<私の相場観>=証券ジャパン・調査情報部長 大谷 正之氏

 外国為替市場で1ドル=100円を突破した意義は大きい。今後は105円までの円安が視野に入り、中期的には110円を目指す展開となりそうだ。日経平均株価は、今週中にも1万5000円の大台に乗せる可能性もある。

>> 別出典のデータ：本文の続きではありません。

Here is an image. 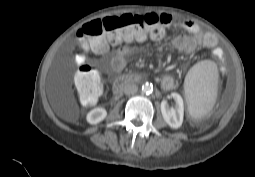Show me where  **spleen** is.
<instances>
[{
	"label": "spleen",
	"instance_id": "obj_1",
	"mask_svg": "<svg viewBox=\"0 0 255 177\" xmlns=\"http://www.w3.org/2000/svg\"><path fill=\"white\" fill-rule=\"evenodd\" d=\"M218 71L214 62L196 63L187 73L184 82L189 114L199 119L213 108L217 95Z\"/></svg>",
	"mask_w": 255,
	"mask_h": 177
}]
</instances>
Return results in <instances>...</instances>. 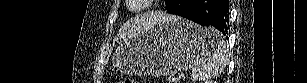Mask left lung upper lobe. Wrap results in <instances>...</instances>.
I'll list each match as a JSON object with an SVG mask.
<instances>
[{
	"label": "left lung upper lobe",
	"instance_id": "5c2ea615",
	"mask_svg": "<svg viewBox=\"0 0 307 83\" xmlns=\"http://www.w3.org/2000/svg\"><path fill=\"white\" fill-rule=\"evenodd\" d=\"M172 2H173V0H165V4H166L167 9L171 6Z\"/></svg>",
	"mask_w": 307,
	"mask_h": 83
}]
</instances>
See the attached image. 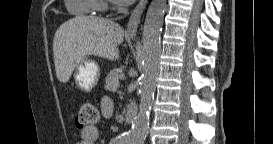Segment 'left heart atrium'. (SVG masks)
I'll return each mask as SVG.
<instances>
[{"label": "left heart atrium", "instance_id": "left-heart-atrium-1", "mask_svg": "<svg viewBox=\"0 0 273 144\" xmlns=\"http://www.w3.org/2000/svg\"><path fill=\"white\" fill-rule=\"evenodd\" d=\"M117 2L121 3V4H125L128 5L130 4L133 0H116Z\"/></svg>", "mask_w": 273, "mask_h": 144}]
</instances>
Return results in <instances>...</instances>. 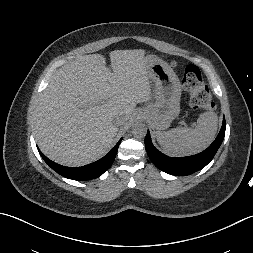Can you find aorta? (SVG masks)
Returning <instances> with one entry per match:
<instances>
[{"instance_id": "obj_1", "label": "aorta", "mask_w": 253, "mask_h": 253, "mask_svg": "<svg viewBox=\"0 0 253 253\" xmlns=\"http://www.w3.org/2000/svg\"><path fill=\"white\" fill-rule=\"evenodd\" d=\"M132 134L136 138H144L147 134V126L142 122H136L132 126Z\"/></svg>"}]
</instances>
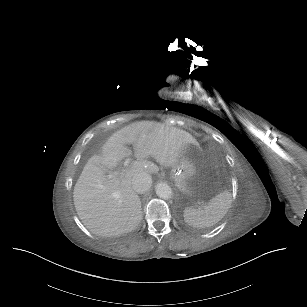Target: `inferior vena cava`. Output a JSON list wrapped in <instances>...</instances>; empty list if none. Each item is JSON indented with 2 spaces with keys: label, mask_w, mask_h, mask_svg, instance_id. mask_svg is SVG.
Returning a JSON list of instances; mask_svg holds the SVG:
<instances>
[{
  "label": "inferior vena cava",
  "mask_w": 307,
  "mask_h": 307,
  "mask_svg": "<svg viewBox=\"0 0 307 307\" xmlns=\"http://www.w3.org/2000/svg\"><path fill=\"white\" fill-rule=\"evenodd\" d=\"M152 186V178L147 173H139L132 178V189L139 194L147 192Z\"/></svg>",
  "instance_id": "inferior-vena-cava-1"
}]
</instances>
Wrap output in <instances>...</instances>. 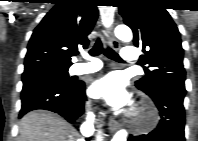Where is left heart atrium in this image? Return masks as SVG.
<instances>
[{
    "mask_svg": "<svg viewBox=\"0 0 198 141\" xmlns=\"http://www.w3.org/2000/svg\"><path fill=\"white\" fill-rule=\"evenodd\" d=\"M94 97L104 99L110 106L120 108L129 102L123 79L117 74H109L91 86Z\"/></svg>",
    "mask_w": 198,
    "mask_h": 141,
    "instance_id": "obj_1",
    "label": "left heart atrium"
}]
</instances>
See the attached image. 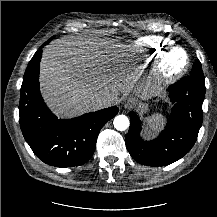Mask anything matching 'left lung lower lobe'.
Instances as JSON below:
<instances>
[{
	"mask_svg": "<svg viewBox=\"0 0 217 217\" xmlns=\"http://www.w3.org/2000/svg\"><path fill=\"white\" fill-rule=\"evenodd\" d=\"M168 91L174 106L165 129L156 139L142 140L141 122L136 113H130L126 147L142 165L164 166L182 158L194 145L202 125L205 86L187 76L171 85Z\"/></svg>",
	"mask_w": 217,
	"mask_h": 217,
	"instance_id": "1",
	"label": "left lung lower lobe"
}]
</instances>
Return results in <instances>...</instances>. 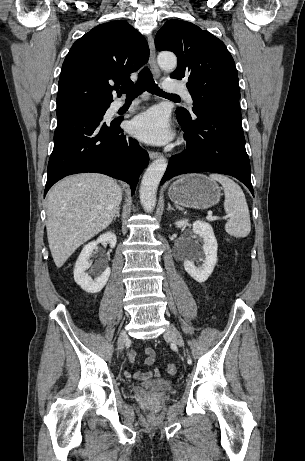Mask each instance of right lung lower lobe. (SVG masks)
<instances>
[{
    "mask_svg": "<svg viewBox=\"0 0 305 461\" xmlns=\"http://www.w3.org/2000/svg\"><path fill=\"white\" fill-rule=\"evenodd\" d=\"M103 113L57 112L54 148L48 163L44 196L65 176L96 172L123 180L135 191L149 155L120 129L122 119L104 122Z\"/></svg>",
    "mask_w": 305,
    "mask_h": 461,
    "instance_id": "1",
    "label": "right lung lower lobe"
}]
</instances>
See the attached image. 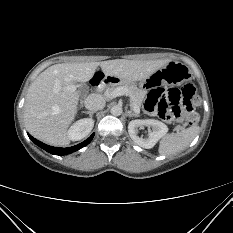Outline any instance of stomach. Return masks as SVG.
<instances>
[{"label": "stomach", "instance_id": "stomach-1", "mask_svg": "<svg viewBox=\"0 0 233 233\" xmlns=\"http://www.w3.org/2000/svg\"><path fill=\"white\" fill-rule=\"evenodd\" d=\"M190 77L191 73L187 66L176 61H170L147 79H142L141 85L144 86V89L163 86L164 84L180 85L188 81ZM120 83L133 85L132 82L121 81Z\"/></svg>", "mask_w": 233, "mask_h": 233}]
</instances>
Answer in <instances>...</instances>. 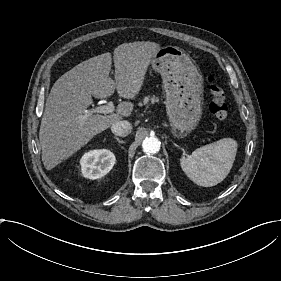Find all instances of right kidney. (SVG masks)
Here are the masks:
<instances>
[{
	"label": "right kidney",
	"instance_id": "right-kidney-1",
	"mask_svg": "<svg viewBox=\"0 0 281 281\" xmlns=\"http://www.w3.org/2000/svg\"><path fill=\"white\" fill-rule=\"evenodd\" d=\"M116 161L115 154L109 149H90L79 158L83 177L98 179L105 176Z\"/></svg>",
	"mask_w": 281,
	"mask_h": 281
}]
</instances>
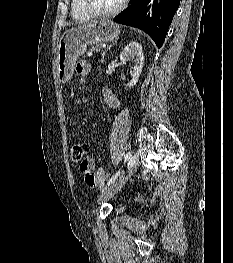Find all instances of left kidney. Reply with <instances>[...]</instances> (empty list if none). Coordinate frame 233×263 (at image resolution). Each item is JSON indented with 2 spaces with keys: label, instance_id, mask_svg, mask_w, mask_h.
I'll use <instances>...</instances> for the list:
<instances>
[{
  "label": "left kidney",
  "instance_id": "5707ae66",
  "mask_svg": "<svg viewBox=\"0 0 233 263\" xmlns=\"http://www.w3.org/2000/svg\"><path fill=\"white\" fill-rule=\"evenodd\" d=\"M120 60L124 64L129 61L134 62L132 80L127 84L128 87H133L138 82L144 63V55L141 45L136 41L130 42L120 53Z\"/></svg>",
  "mask_w": 233,
  "mask_h": 263
}]
</instances>
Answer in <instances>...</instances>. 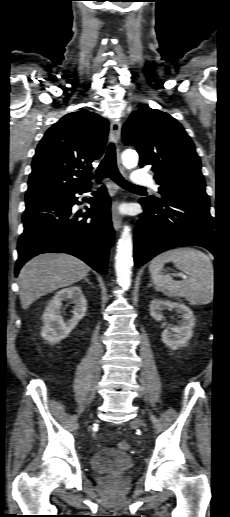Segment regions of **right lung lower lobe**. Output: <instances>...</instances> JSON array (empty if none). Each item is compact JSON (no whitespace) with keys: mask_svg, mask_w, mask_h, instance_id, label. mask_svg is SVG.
<instances>
[{"mask_svg":"<svg viewBox=\"0 0 230 517\" xmlns=\"http://www.w3.org/2000/svg\"><path fill=\"white\" fill-rule=\"evenodd\" d=\"M91 184L73 191L26 200L24 231L18 240L15 276L32 257L42 253L64 252L76 256L99 273H107L109 248L114 231L110 198L102 186L83 215L72 216L71 207L79 204L76 193L89 191ZM82 216L83 218H77Z\"/></svg>","mask_w":230,"mask_h":517,"instance_id":"1","label":"right lung lower lobe"}]
</instances>
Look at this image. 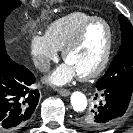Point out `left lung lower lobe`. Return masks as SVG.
<instances>
[{
  "instance_id": "1",
  "label": "left lung lower lobe",
  "mask_w": 133,
  "mask_h": 133,
  "mask_svg": "<svg viewBox=\"0 0 133 133\" xmlns=\"http://www.w3.org/2000/svg\"><path fill=\"white\" fill-rule=\"evenodd\" d=\"M101 92L104 100L95 106L92 120L103 128L98 131H88L89 133L105 130L118 122L125 114L133 94L132 91L117 86L105 87Z\"/></svg>"
}]
</instances>
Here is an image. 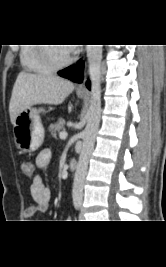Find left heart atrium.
Segmentation results:
<instances>
[{"label": "left heart atrium", "instance_id": "left-heart-atrium-1", "mask_svg": "<svg viewBox=\"0 0 166 267\" xmlns=\"http://www.w3.org/2000/svg\"><path fill=\"white\" fill-rule=\"evenodd\" d=\"M68 49H70L71 51H73V48L71 47V48H68Z\"/></svg>", "mask_w": 166, "mask_h": 267}]
</instances>
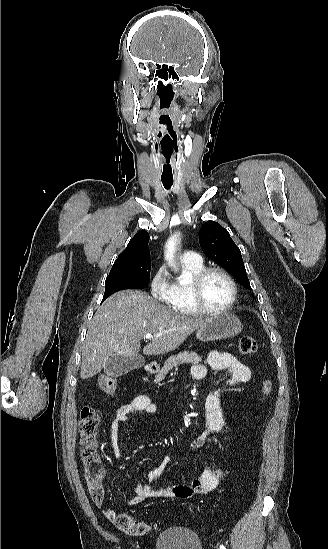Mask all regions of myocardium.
Returning a JSON list of instances; mask_svg holds the SVG:
<instances>
[{"label": "myocardium", "mask_w": 328, "mask_h": 549, "mask_svg": "<svg viewBox=\"0 0 328 549\" xmlns=\"http://www.w3.org/2000/svg\"><path fill=\"white\" fill-rule=\"evenodd\" d=\"M212 272H219L223 274L231 284L232 287V296L230 301L220 309H208L204 308L201 305L205 304L201 297V286L204 279L208 274ZM188 293L191 299L192 304L189 305V308L197 316H223L232 311L234 308L237 299H238V284L230 273V271L220 264H207L197 273L191 276L188 282Z\"/></svg>", "instance_id": "obj_1"}]
</instances>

 一方では前週1週間で日経平均株価が913円と短期急騰をみせただけに、当然ながら過熱感が高水準に達している。決算発表もほぼ終了するだけに、株式市場は達成感と材料出尽くし感から、短期的なスピード調整となる可能性も否定できない。ただ、市場関係者の見方は、〝深押しは無い〟という点では一致しているようだ。

 物色対象の業種としては、自動車など円安メリット関連をはじめ、消費関連、調整十分の不動産、金融セクターにも注目。個別銘柄では、14年3月期の経常利益で75%の大幅増益を見込むニコン<7731.T>、海外市場を中心にスマートフォンやタブレットPC向け部品の好調が予想される日本航空電子工業<6807.T>、高付加価値のLED(発光ダイオード)ヘッドランプの採用拡大に加え、円安も寄与するスタンレー電気<6923.T>に注目。